[Records from a data collection]
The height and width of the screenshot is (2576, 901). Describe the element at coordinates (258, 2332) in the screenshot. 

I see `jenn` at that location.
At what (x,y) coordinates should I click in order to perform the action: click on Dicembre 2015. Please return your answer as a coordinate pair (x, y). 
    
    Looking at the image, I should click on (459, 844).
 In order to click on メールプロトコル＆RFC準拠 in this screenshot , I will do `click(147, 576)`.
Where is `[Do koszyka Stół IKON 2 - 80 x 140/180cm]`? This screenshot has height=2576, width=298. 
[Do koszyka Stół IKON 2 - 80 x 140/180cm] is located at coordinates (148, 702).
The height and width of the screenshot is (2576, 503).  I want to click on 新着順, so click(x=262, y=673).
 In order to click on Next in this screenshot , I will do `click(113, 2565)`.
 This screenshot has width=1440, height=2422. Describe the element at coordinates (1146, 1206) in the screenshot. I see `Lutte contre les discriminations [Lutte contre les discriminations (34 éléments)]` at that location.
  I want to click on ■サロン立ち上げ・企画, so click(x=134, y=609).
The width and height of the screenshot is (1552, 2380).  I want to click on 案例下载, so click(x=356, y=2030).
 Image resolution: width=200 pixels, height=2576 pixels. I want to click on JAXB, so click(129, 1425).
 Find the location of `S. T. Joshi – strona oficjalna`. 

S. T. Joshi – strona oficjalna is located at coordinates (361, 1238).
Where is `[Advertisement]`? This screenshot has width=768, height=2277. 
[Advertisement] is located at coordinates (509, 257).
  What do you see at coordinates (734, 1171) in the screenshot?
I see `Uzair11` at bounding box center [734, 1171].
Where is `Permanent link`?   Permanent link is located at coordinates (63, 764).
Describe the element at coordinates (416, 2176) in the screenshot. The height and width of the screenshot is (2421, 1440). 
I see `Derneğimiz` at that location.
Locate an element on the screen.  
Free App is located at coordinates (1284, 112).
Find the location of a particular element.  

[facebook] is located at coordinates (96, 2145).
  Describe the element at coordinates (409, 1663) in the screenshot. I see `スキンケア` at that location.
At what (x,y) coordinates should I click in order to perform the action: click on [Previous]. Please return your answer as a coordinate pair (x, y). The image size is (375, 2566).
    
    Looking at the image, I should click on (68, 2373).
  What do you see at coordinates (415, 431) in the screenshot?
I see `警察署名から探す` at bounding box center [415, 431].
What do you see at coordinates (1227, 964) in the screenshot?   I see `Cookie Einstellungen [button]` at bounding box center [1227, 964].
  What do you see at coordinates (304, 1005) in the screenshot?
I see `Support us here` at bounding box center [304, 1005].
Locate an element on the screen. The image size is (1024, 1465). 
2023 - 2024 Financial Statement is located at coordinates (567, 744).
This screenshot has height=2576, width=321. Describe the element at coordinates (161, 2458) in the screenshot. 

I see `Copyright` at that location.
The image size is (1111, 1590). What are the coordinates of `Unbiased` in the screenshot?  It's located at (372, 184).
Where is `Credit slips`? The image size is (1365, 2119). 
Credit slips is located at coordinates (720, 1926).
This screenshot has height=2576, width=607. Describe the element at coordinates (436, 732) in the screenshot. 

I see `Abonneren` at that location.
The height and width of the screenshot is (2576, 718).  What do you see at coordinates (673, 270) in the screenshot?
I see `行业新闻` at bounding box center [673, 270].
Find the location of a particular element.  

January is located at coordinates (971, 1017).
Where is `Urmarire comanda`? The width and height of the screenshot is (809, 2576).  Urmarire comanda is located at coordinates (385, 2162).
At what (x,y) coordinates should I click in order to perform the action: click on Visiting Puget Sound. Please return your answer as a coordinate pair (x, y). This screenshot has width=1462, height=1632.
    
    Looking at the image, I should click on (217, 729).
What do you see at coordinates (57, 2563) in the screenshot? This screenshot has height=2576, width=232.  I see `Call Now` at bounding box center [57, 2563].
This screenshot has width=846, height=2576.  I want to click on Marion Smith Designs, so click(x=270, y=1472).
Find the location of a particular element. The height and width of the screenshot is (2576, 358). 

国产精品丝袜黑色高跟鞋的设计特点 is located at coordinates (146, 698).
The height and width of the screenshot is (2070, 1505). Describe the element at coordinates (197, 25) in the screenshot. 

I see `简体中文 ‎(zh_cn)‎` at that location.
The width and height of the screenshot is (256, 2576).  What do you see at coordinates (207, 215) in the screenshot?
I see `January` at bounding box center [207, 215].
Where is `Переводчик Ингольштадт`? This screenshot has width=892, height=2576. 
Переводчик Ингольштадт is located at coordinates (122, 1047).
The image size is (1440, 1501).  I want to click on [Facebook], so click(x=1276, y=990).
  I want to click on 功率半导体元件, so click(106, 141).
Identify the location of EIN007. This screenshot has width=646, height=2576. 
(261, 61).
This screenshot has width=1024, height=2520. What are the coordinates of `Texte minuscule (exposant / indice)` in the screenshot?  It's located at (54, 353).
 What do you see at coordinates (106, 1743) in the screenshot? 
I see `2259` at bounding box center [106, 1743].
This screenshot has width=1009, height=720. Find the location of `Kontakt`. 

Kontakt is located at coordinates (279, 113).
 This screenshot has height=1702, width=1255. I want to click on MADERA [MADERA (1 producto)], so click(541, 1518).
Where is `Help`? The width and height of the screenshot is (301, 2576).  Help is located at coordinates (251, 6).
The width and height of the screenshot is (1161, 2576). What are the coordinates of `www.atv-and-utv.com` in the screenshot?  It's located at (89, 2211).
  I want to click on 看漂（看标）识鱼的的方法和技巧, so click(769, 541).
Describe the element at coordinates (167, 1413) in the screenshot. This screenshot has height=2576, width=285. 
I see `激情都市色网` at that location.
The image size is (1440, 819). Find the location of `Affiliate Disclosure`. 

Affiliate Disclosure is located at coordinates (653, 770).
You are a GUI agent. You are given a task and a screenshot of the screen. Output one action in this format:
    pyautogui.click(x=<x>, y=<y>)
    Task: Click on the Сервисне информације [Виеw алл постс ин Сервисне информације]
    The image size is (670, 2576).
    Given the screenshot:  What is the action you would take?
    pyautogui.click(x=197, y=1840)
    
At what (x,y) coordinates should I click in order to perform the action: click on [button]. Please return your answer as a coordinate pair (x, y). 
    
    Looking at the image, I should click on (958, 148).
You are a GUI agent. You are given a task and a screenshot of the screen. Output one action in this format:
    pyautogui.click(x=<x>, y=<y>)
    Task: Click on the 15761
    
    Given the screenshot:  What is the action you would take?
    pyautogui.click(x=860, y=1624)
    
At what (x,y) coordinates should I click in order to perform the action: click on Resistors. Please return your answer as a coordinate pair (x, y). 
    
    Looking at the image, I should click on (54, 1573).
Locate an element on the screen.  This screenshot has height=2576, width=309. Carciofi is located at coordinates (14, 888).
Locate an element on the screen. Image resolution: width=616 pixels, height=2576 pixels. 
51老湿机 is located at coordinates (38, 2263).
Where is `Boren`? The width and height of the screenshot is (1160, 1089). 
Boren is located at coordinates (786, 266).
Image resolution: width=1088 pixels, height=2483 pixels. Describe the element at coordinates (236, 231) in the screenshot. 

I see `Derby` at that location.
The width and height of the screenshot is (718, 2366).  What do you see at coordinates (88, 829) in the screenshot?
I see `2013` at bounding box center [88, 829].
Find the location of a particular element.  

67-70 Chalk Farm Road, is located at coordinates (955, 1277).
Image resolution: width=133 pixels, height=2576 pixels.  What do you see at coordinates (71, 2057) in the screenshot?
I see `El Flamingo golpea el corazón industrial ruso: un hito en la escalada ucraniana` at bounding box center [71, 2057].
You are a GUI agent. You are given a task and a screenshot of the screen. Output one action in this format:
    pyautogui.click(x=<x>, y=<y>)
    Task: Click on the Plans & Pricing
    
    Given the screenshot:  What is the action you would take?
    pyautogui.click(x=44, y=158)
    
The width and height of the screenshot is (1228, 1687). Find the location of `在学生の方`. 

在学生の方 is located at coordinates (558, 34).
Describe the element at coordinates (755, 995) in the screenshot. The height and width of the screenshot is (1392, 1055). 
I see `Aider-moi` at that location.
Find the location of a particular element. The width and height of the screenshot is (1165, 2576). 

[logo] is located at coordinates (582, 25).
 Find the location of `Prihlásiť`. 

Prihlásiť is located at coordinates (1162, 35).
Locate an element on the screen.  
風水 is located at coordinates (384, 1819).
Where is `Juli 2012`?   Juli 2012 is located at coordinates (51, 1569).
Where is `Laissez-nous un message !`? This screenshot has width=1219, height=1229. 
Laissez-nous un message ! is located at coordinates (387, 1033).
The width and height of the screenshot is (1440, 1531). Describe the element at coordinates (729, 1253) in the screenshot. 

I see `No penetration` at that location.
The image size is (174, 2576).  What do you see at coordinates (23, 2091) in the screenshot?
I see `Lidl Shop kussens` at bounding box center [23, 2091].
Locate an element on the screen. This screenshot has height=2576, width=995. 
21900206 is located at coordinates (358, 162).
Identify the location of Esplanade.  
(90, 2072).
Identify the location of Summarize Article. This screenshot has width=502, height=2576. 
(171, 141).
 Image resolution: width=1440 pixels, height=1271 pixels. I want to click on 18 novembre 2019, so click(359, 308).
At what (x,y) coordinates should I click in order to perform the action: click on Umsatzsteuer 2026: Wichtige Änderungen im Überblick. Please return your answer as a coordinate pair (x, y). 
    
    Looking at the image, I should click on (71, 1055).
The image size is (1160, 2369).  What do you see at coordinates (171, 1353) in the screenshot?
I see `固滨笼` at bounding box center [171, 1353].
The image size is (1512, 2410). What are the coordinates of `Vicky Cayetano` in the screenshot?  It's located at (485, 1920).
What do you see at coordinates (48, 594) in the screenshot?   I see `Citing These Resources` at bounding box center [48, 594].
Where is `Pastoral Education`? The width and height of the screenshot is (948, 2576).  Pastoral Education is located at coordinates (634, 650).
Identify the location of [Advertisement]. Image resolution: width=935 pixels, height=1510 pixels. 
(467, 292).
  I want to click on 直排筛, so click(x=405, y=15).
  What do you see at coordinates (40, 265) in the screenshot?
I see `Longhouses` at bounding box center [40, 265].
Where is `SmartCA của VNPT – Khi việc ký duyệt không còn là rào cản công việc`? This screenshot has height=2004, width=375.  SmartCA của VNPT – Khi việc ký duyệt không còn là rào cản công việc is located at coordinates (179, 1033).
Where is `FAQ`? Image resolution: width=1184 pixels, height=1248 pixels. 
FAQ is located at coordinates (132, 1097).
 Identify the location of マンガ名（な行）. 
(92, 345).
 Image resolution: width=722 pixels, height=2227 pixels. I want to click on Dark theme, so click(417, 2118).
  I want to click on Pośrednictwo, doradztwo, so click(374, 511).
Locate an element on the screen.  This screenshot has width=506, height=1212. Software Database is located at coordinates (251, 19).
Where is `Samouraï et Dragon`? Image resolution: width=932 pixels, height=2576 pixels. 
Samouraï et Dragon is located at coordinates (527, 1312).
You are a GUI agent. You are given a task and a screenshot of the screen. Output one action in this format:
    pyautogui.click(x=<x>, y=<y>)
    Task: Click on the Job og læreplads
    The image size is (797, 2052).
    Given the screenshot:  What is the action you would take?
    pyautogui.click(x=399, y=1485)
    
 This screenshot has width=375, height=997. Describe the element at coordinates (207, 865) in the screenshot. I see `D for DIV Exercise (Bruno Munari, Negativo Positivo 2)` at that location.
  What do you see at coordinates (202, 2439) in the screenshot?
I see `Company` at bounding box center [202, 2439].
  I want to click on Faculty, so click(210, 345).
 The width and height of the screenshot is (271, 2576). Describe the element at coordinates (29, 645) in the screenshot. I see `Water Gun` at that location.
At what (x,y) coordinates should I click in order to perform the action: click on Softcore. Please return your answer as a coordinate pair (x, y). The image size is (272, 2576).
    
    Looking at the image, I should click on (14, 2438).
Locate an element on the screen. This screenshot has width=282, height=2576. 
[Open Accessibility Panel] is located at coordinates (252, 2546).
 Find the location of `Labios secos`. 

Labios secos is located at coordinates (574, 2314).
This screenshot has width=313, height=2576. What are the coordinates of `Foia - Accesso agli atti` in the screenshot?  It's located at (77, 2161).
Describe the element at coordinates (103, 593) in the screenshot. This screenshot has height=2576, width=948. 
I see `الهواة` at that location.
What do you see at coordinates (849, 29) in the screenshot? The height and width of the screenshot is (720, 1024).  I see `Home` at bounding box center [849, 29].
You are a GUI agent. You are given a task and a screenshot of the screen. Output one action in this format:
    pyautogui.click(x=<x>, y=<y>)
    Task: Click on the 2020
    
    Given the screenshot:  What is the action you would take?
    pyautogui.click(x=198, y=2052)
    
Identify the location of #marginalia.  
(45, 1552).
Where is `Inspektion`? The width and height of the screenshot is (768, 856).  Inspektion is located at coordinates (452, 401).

# Activity:
Using the data above, reproduce exactly the lines between those holding "This screenshot has height=2576, width=321." and "The image size is (1111, 1590).", inclusive, and no others.

# Solution for this problem:
This screenshot has height=2576, width=321. Describe the element at coordinates (161, 2458) in the screenshot. 

I see `Copyright` at that location.
The image size is (1111, 1590). What are the coordinates of `Unbiased` in the screenshot?  It's located at (372, 184).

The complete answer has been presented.